The tombstone honored Thomas Romer, the long-lived African Bahamian who was born in Nassau, New Providence, in 1788. The marker also reads, in part, “In memory of Thomas Romer, Privateer in the War of 1812.” He served, in his way, at the behest of the U.S. Navy.
During the war, Romer worked as a privateer, a form of legalized, or government-sanctioned, piracy.
A privateer worked under the authority of a letter of marque. A host country issued letters of marque that authorized private citizens to attack ships from another country during times of war. A privateer was permitted, by law, to attack ships that were flying flags from countries with which the host country was at war. In 1812, the United States was warring with Great Britain, and Romer was working to disrupt the activities of British ships.
Working as a privateer was like working as a pirate, but with a few outstanding caveats. While both pirates and privateers essentially performed the same job and did so in the same conquering manner, a pirate attacked who they wanted, and the captain and crew retained the entire prize. The privateer used his own ship, hired his own crew, and paid his men out of his own pocket. In exchange for the right to attack ships, a percentage of any prize the privateer could secure was given to the government sponsoring the letter of marque.

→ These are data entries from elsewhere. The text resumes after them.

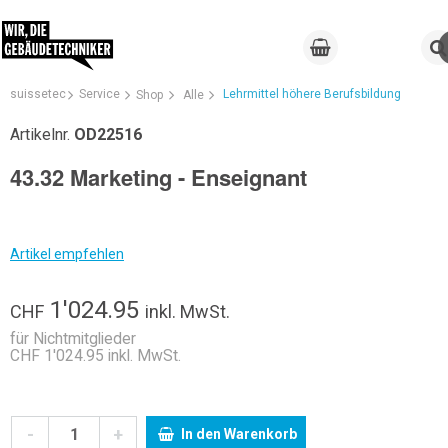
suissetec
Service
Lehrmittel höhere Berufsbildung
Shop
Alle
Artikelnr.
OD22516
43.32 Marketing - Enseignant
Artikel empfehlen
1'024.95
CHF
inkl. MwSt.
für Nichtmitglieder
CHF 1'024.95 inkl. MwSt.
-
+
In den Warenkorb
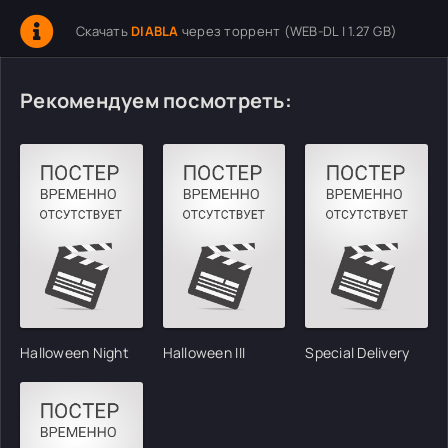
Скачать
DIABLA
через торрент (WEB-DL | 1.27 GB)
Рекомендуем посмотреть:
Halloween Night
Halloween III
Special Delivery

Romer settled on Key West during its infancy as an American territory, sometime around 1826. He then began to fulfill the other phrase etched into the marker at his gravesite: “a good citizen for 65 years.”
While writing for the Miami Herald in 1969, Wright Langley wrote that Romer operated a grocery store that catered to the ships arriving in the harbor during his many decades in Key West. He provided fruits and other food stores to Navy ships that pulled into port, as well as to private and commercial vessels. It can be imagined that at least some of the produce he sold came from the farm owned by Sandy Cornish and his wife, Lillah. The two arrived in Key West in the 1840s and purchased a farm near Truman Avenue and Simonton Street circa 1850. Cornish, who bought and fought his way out of slavery, became one of the island’s richest men.
According to Jefferson B. Browne, who wrote the fantastic peek into the island’s early history, “Key West: The Old and New,” published in 1912: “Old Uncle Tom Romer was known to every officer and man in the Navy of the old days.”
There is a contemporary account of Romer’s funeral service printed on a strip of newspaper print that is undated. The author’s name is omitted, though it was clearly written from not just a Key West resident but by someone who knew Romer: “Poor old Tom Romer is no more. The laughing, genial face of ‘Old Tom’ is (illegible) death. Never to flash with humor, or his tongue to quaintly tell with philosophical resignation his sorrows and mistakes during a century of life. How many years he lived no man can tell, he told the writer of this notice barely a year ago, that he was one hundred and fourteen years old. … Tom’s body was seen at the house of his daughter Nora Vickers and was transferred, followed by his numerous friends, to the Baptist Church on Thomas Street, where the funeral activities were conducted by the Pastor, Revd. W.C. Vesta, Huger, Butler and Weeks. His friends were numerous and highly respectable; their dress was appropriate and their deportment admirable. The respectable portion of our colored people cannot be surpassed anywhere, in these particulars; the absence of white friends, and we know he had many, was commented upon.”
The writer ends his account with a nod to Shakespeare. “Alas poor Tom, I knew him, Horatio, a fellow of infinite jest, of most excellent fancy. Peace to his ashes.”